___ Data shown ___

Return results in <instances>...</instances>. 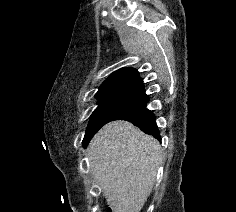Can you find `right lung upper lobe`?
I'll return each instance as SVG.
<instances>
[{"label": "right lung upper lobe", "instance_id": "cb5924a9", "mask_svg": "<svg viewBox=\"0 0 236 212\" xmlns=\"http://www.w3.org/2000/svg\"><path fill=\"white\" fill-rule=\"evenodd\" d=\"M142 82L139 73L133 68H122L111 74L100 86L96 96L107 95L117 92H130Z\"/></svg>", "mask_w": 236, "mask_h": 212}]
</instances>
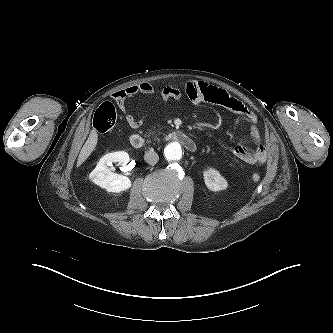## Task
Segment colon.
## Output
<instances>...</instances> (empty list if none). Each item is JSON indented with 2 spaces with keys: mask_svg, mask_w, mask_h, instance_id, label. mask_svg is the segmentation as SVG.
<instances>
[{
  "mask_svg": "<svg viewBox=\"0 0 333 333\" xmlns=\"http://www.w3.org/2000/svg\"><path fill=\"white\" fill-rule=\"evenodd\" d=\"M116 124V110L112 103L104 102L102 103L94 113L93 126L94 128L105 133L112 130ZM261 179L260 174H252V180L258 182Z\"/></svg>",
  "mask_w": 333,
  "mask_h": 333,
  "instance_id": "5ec220e1",
  "label": "colon"
}]
</instances>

___

Task statement. The line with "Segment colon." through the last line of the data: write these out exactly, and no others.

Your response.
Segment colon.
## Output
<instances>...</instances> (empty list if none). Each item is JSON indented with 2 spaces with keys: mask_svg, mask_w, mask_h, instance_id, label. mask_svg is the segmentation as SVG.
<instances>
[{
  "mask_svg": "<svg viewBox=\"0 0 333 333\" xmlns=\"http://www.w3.org/2000/svg\"><path fill=\"white\" fill-rule=\"evenodd\" d=\"M116 124V110L112 103L104 102L102 103L94 113L93 126L94 128L105 133L112 130ZM261 179L260 174H252V180L258 182Z\"/></svg>",
  "mask_w": 333,
  "mask_h": 333,
  "instance_id": "5ec220e1",
  "label": "colon"
}]
</instances>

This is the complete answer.